William Box also published various books and tracts, such as: The Famous Bird That Speaks One Word – Quack 1910/1911. Wellcome Library. The Shameless Analysis of Secret Remedies by the British Medical Association analysed and exposed by WH Box, 161 King Street, Plymouth 1914. Price tuppence. It was written as a riposte to a BMA publication of 1912. He also wrote Dragged to Light and many pamphlets and herbal booklets.

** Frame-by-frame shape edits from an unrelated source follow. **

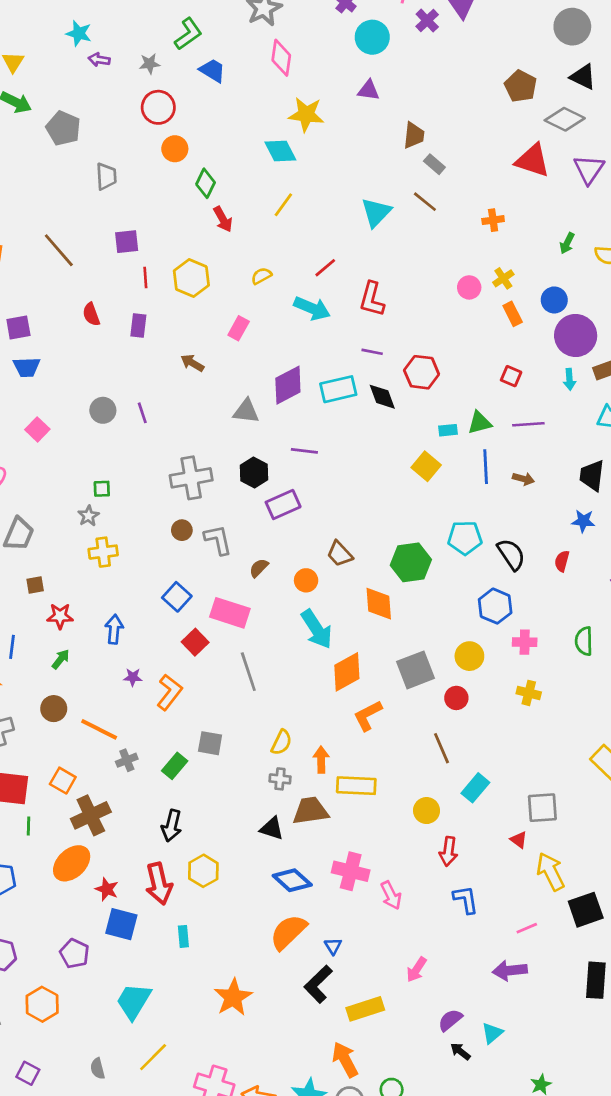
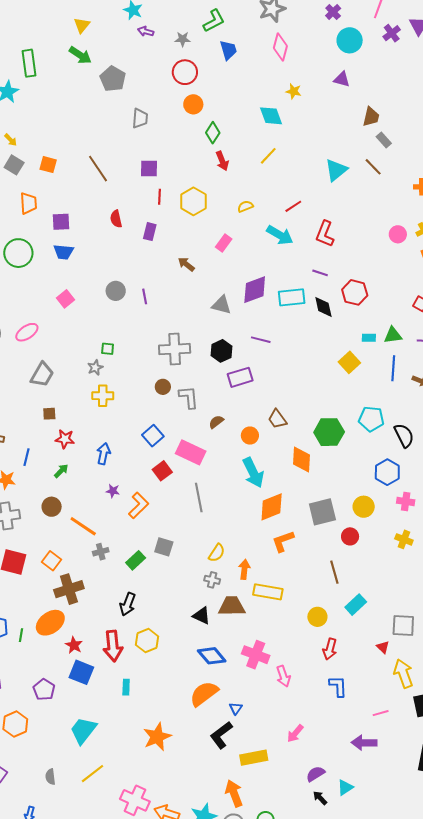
blue trapezoid: (212, 70) -> (228, 50), turned 35
yellow star: (306, 114) -> (294, 91), size x0.6
green line: (28, 826) -> (21, 635), moved

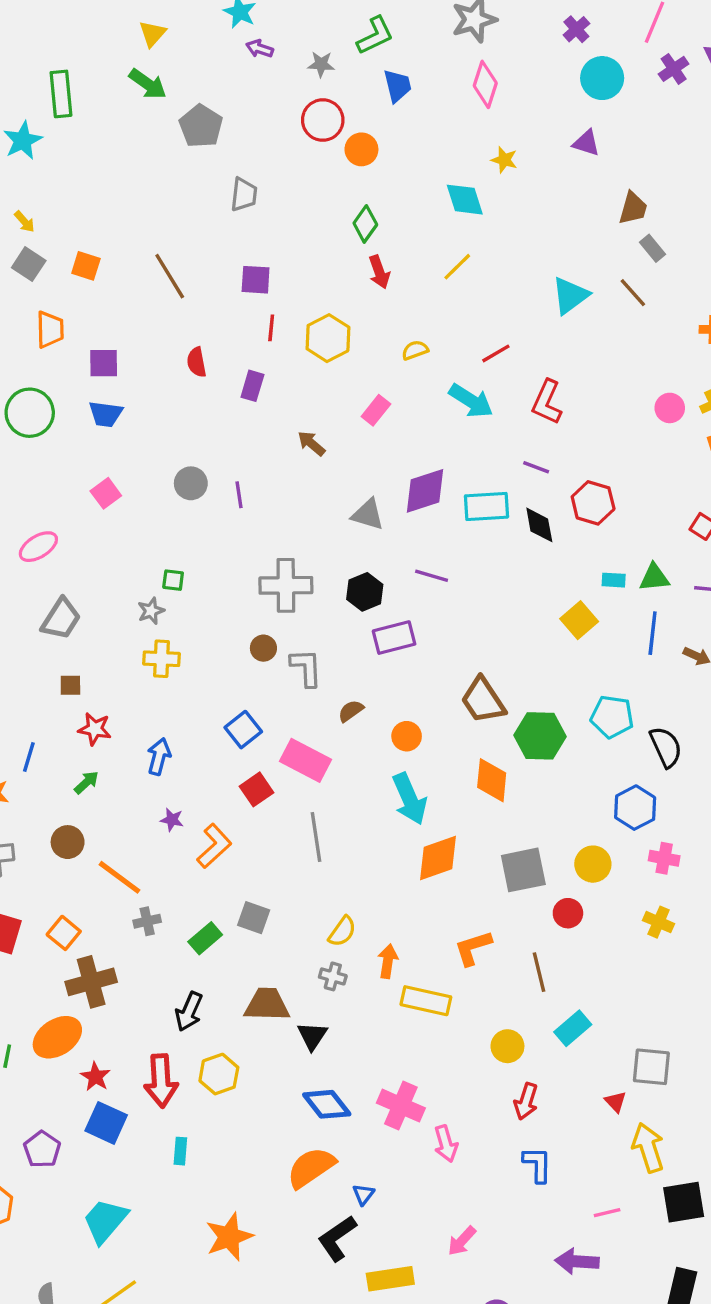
orange circle: (193, 104) -> (361, 149), moved
brown trapezoid: (277, 419) -> (483, 700), moved, size x1.4
orange L-shape: (283, 541) -> (473, 948), moved
brown trapezoid: (232, 606) -> (267, 1004), moved
black triangle: (201, 616) -> (312, 1036), turned 36

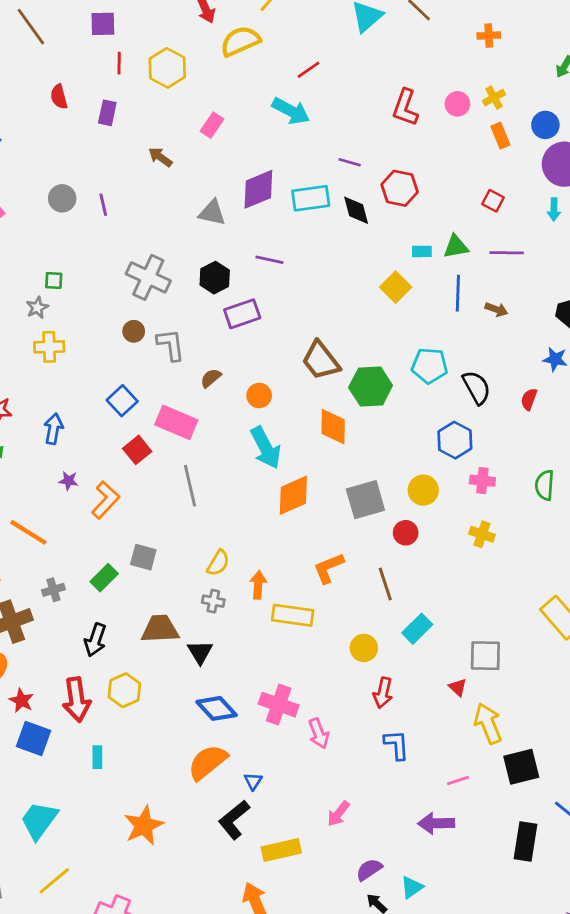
yellow semicircle: (415, 350) -> (240, 41), moved, size x1.8
red L-shape: (547, 402) -> (405, 108), moved
gray cross: (286, 585) -> (148, 277), turned 30
gray cross: (147, 921) -> (53, 590), moved

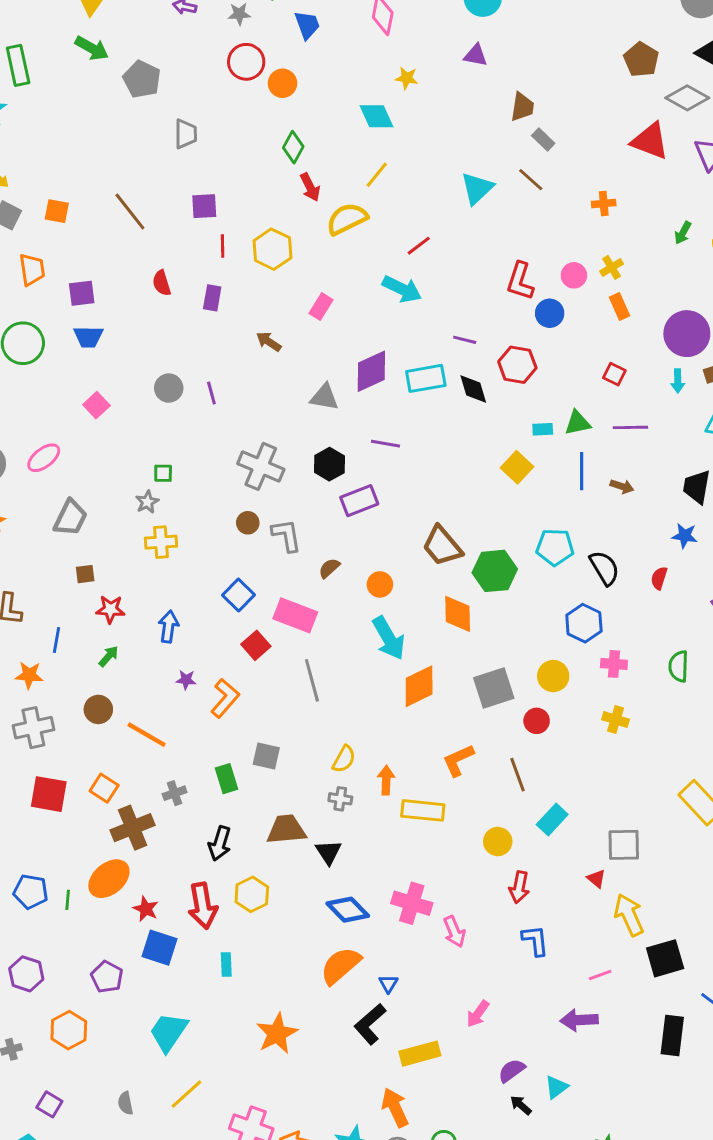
blue circle: (545, 125) -> (550, 313), moved
green rectangle: (104, 578) -> (226, 779), turned -60

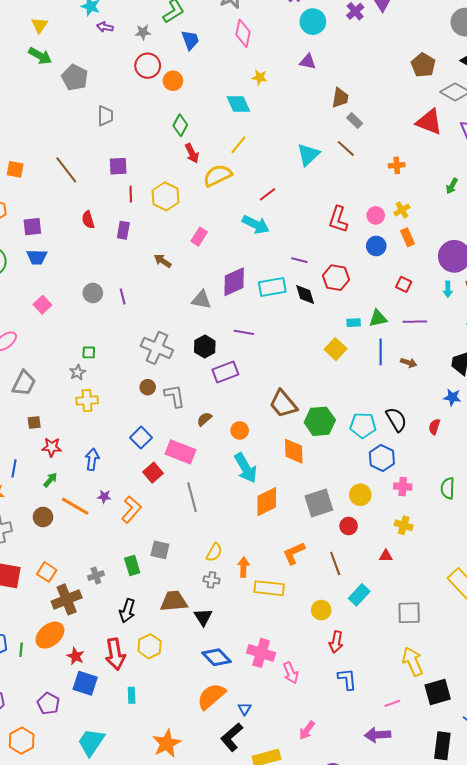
blue circle: (550, 313) -> (376, 246), moved
cyan pentagon: (555, 547) -> (363, 425), moved
orange line: (147, 735) -> (75, 506), moved
red triangle: (596, 879) -> (386, 556), moved, turned -40

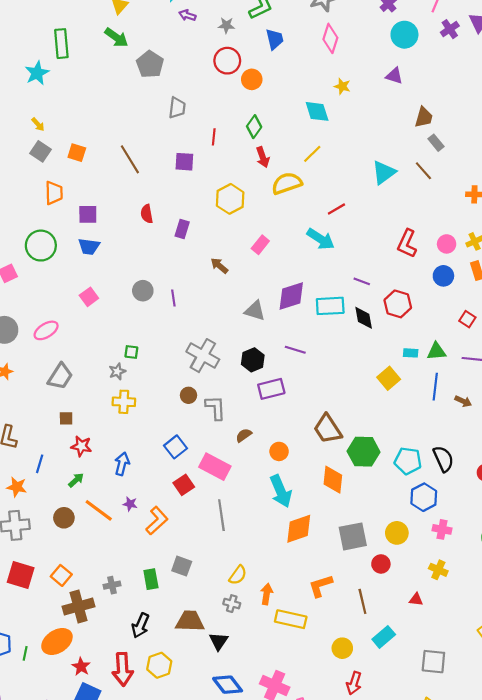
red line: (131, 194) -> (214, 137), moved

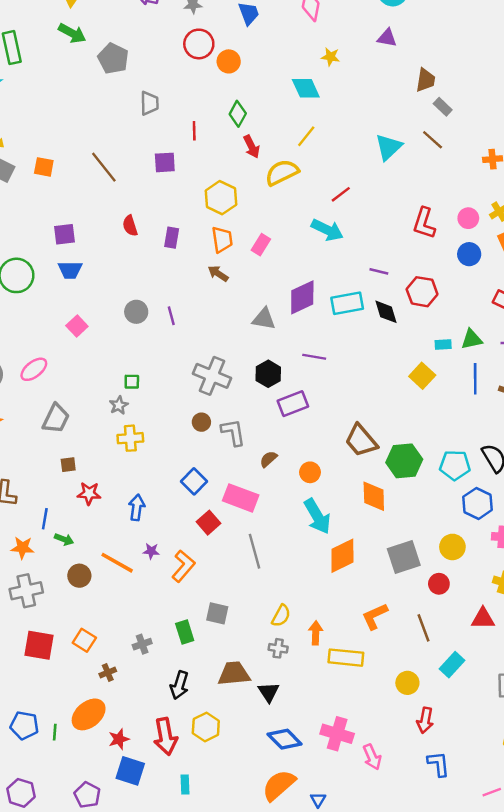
orange trapezoid: (54, 193) -> (222, 240), moved
green arrow: (76, 480) -> (64, 539), moved, turned 70
red triangle: (416, 599) -> (483, 618), size x1.5
brown cross: (79, 607) -> (108, 673), size x0.5
red star: (81, 667) -> (119, 739), turned 30

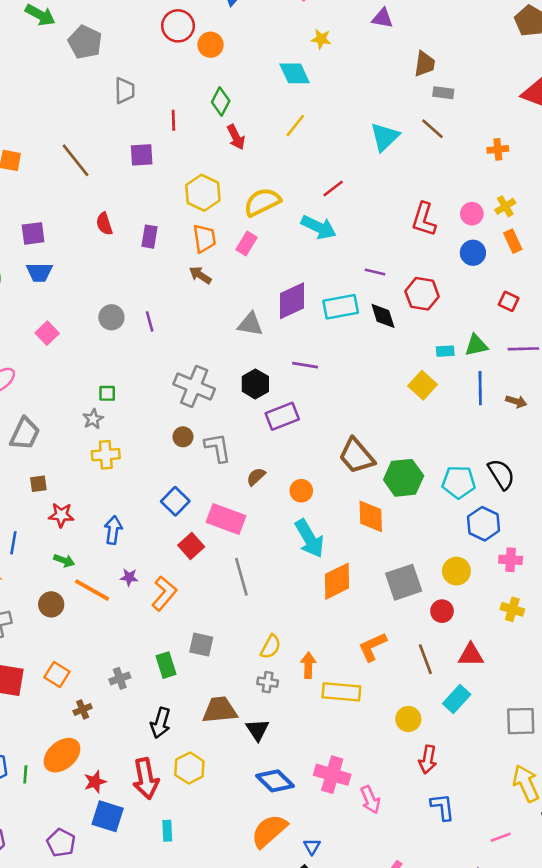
gray rectangle: (443, 107) -> (443, 93), turned -36
yellow semicircle: (282, 172) -> (262, 202), moved
green arrow: (64, 539) -> (64, 560), moved
red triangle: (483, 618) -> (471, 655), moved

His ‘Box’s Pills’ and ‘Golden Fire Liniment’ for rheumatism won Gold Medals in the Paris Exhibition of 1914 and a Diploma of Merit at the Rome Exhibition. These pills, known as Box’s Far-Famed Indigestion Pills were first manufactured in 1875, are one the traditional herbal remedy licenses still held by Rickard Lane’s today. Current remedies include Cut-A-Cough and Sage & Garlic Catarrh Remedy.

Henry Lane 1855-1911 In 1888 Henry Lane opened a Botanic Drug Store in Old Market Street, Plymouth. After his death his widow, Mrs Lane, carried on the business at 1 & 5 Market Street, and possibly his son after her. In 1954 it was acquired by his apprentice E.J. Rickard who had opened his own herbal shop in 1939 in Saltash Street. In 1965, Rickard Lane’s, having moved to Mayflower Street in 1963, merged with the surviving business of W.H Box to form Rickard Lane’s and WH Box Ltd.

Mrs Maud Grieve 1858–1941. Sophia Emma Magdalene Grieve (Neé Law) and known as Maud, wrote A Modern Herbal documenting the use of herbs in 1931 together with her editor, Hilda Leyel who was the founder of the Society of Herbalists It has remained in popular use in particular as it is available on the internet. She founded a herbal school and farm, where she trained many people. Her writing career started in World War 1 when she wrote many booklets, to help supply information about herbal medicine during the struggle with the wartime shortage of medicines. She was a Fellow of the Royal Horticultural Society, President of the British Guild of Herb Growers, and Fellow of the British Science Guild.